A transactional database is engineered to support high-speed business interactions. This database management system is optimized to read and write individual rows of data exceptionally fast while ensuring high data integrity. Transactional databases automatically roll back a transaction or operation that can’t be fully completed. They are application-specific and tuned to support high volumes of updates from large user populations.
How are Transactional Databases Different from Data Warehouses?
Transactional databases existed before data warehouses and were designed to support high-volume workloads such as banking transactions and airline reservations. By contrast, data warehouses evolved from the need to support decision making by using analytic queries. A transactional database uses the minimum number of indexes required by the specific interactions they support.
Data warehouses use more normalized schemas that provide the flexibility to answer a broad range of queries. Additional indexes and views can be added to fine-tune the data warehouse to support different queries. The Transaction Processing Council (TPC.org) has created specific benchmarks for comparing transactional databases using the TPC-C and TPC-E workloads. These benchmarks are concerned with transactions with large populations of users.
The decision support benchmarks such as the TPC-H, TPC-DS, and TPC-DI workloads use more complex queries that focus on supporting more extensive data sets.
Brief History of Transactional Databases
The first generation of transactional databases used a hierarchical schema that applications were hard coded to navigate. IBM’s Information Management System (IMS) database is still used today for ATM and airline reservation systems written in Assembler and PL/I.
IBM’s Virtual Storage Access Method (VSAM) represented the first indexed file system with its key data store. This same key-indexed access method is provided by the Actian Zen database today.
The next generation of transactional databases used linked lists of records and were known as CODASYL or network database designs. Network databases were popular in the 1970s and early 1980s. The classic network database is an Integrated Database Management System (IDMS), initially written by B. F. Goodrich in 1964 and once owned by Cullinet and CA Technologies. IDMS is maintained today by Actian engineers for Broadcom.
Relational databases emerged in the 1980s based on the seminal paper by Edgar F. Codd published by IBM’s San Jose Labs. Oracle was the first to commercialize the relational database, closely followed by Actian Ingres, Sybase, and Informix. Actian markets Ingres and Informix today. Initially, relational databases were too slow for transactional workloads, but the database model was well suited for decision support applications. As computer hardware became more powerful, relational databases evolved to become pervasive for transaction processing database applications.

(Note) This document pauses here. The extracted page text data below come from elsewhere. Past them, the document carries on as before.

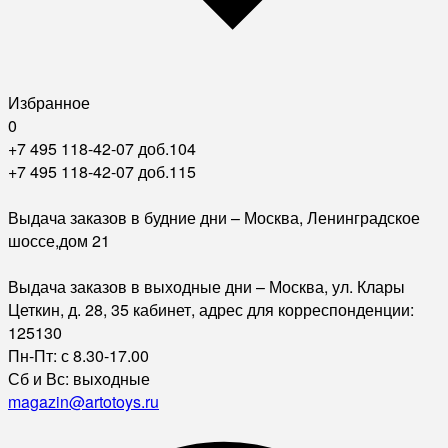
Избранное
0
+7 495 118-42-07 доб.104
+7 495 118-42-07 доб.115
Выдача заказов в будние дни – Москва, Ленинградское
шоссе,дом 21
Выдача заказов в выходные дни – Москва, ул. Клары
Цеткин, д. 28, 35 кабинет, адрес для корреспонденции:
125130
Пн-Пт: с 8.30-17.00
Сб и Вс: выходные
magazin@artotoys.ru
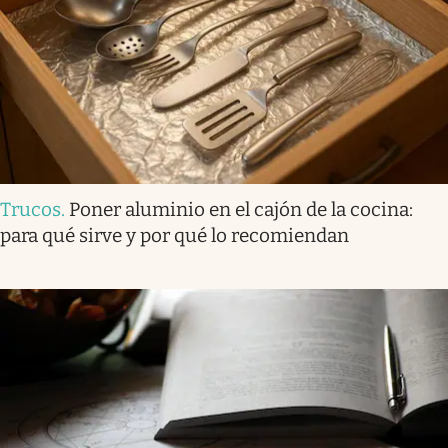
Trucos
.
Poner aluminio en el cajón de la cocina:
para qué sirve y por qué lo recomiendan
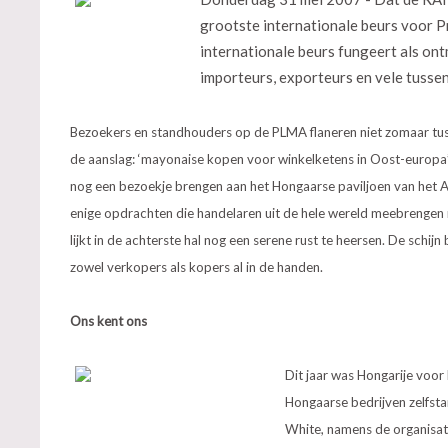
grootste internationale beurs voor P
internationale beurs fungeert als on
importeurs, exporteurs en vele tusse
Bezoekers en standhouders op de PLMA flaneren niet zomaar tus
de aanslag: ‘mayonaise kopen voor winkelketens in Oost-europa’, 
nog een bezoekje brengen aan het Hongaarse paviljoen van het A
enige opdrachten die handelaren uit de hele wereld meebrengen 
lijkt in de achterste hal nog een serene rust te heersen. De schij
zowel verkopers als kopers al in de handen.
Ons kent ons
Dit jaar was Hongarije voor
Hongaarse bedrijven zelfst
White, namens de organisat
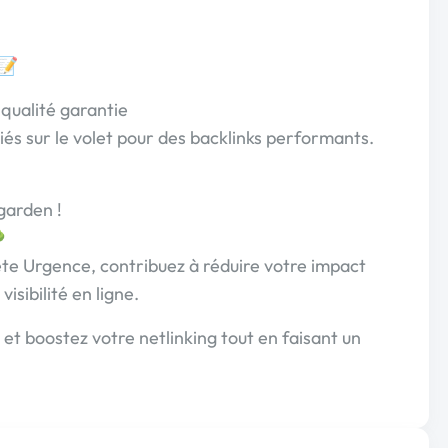
 📝
 qualité garantie
iés sur le volet pour des backlinks performants.
garden !

te Urgence, contribuez à réduire votre impact
isibilité en ligne.
et boostez votre netlinking tout en faisant un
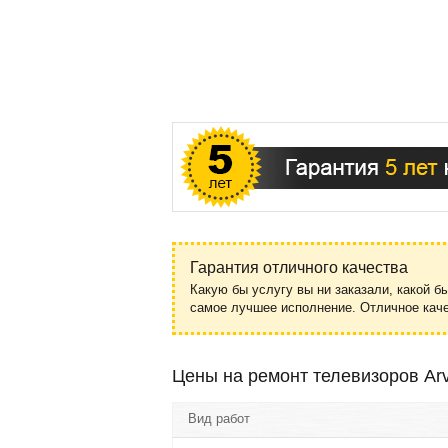
Гарантия отличного качества
Какую бы услугу вы ни заказали, какой б
самое лучшее исполнение. Отличное ка
Цены на ремонт телевизоров Ar
Вид работ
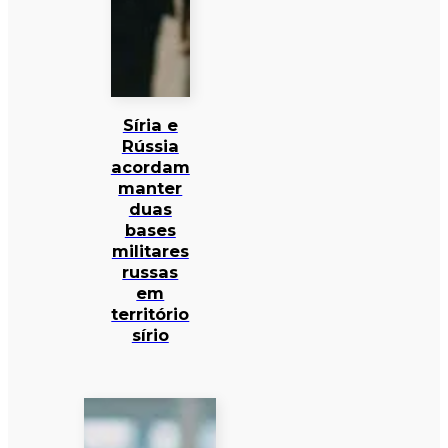
Síria e
Rússia
acordam
manter
duas
bases
militares
russas
em
território
sírio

Essential Elements of a Transactional Database
Transactional applications and databases are engineered for efficiently creating new records and updating existing data. In contrast, decision-support databases are optimized for fast query performance. The following core features of a database management system enable it to support transactional applications effectively:
Transactional databases must provide transaction integrity. All the committed changes a transaction makes in a database are written to a non-volatile form of storage. A journal of all changes is maintained in a transaction log file or a set of mirrored log files to protect against device failure.
Checkpointing to Maintain Database Integrity
A transactional database must maintain its own integrity. It does this by setting regular sync points called checkpoints. Checkpoint records are points of consistency that the whole database management system can roll back to on every restart before rolling forward. This protects any committed transactions since the checkpoint.
Transaction Rollback and Commit Function
At the transaction level, every change to a schema, which includes tables and indexes, is either committed or rolled back. Any abandoned sessions are implicitly rolled back.
Database Archiving and Recovery
A database can contain customer data that has to be protected from catastrophic failures and disasters. To do this, database backups and log files provide increment updates that are archived before they are overwritten. The archives are moved to offsite locations; if they use physical media such as tape or are in a cloud scenario, they are copied to a different region for safeguarding. Transactional databases support online archiving to minimize downtime and often maintain a hot standby database at the remote archive location to minimize the mean time to recovery.
Transaction Isolation and Read Consistency
Database management systems such as Actian Ingres allow software engineers to control transaction locking and read consistency by letting the developers control the locking of records that are being changed. By default, every transaction will see a consistent data view since the transaction began, and other transactions will not see the changes until committed.
Transactional Database Use Case
HSS Hire is a leader in the UK for construction equipment for hire and rental. It is a long-time Actian Ingres (Actian X) customer and has built its entire back-office transactional system on the Ingres database. The database supports mission-critical operational applications, including tool and equipment inventory management, accounts management, invoicing, product availability, and delivery. For decision support, the company uses the Actian Vector database.
Actian and the Transactional Database
Actian was spun off from Computer Associates as a transactional database business. Actian Vector was developed into a high-speed columnar database for lightning-fast query processing using Ingres SQL and developer APIs. Actian created a hybrid transactional and decision support product called Actian X that integrated the two database engines so users can create objects in both data stores.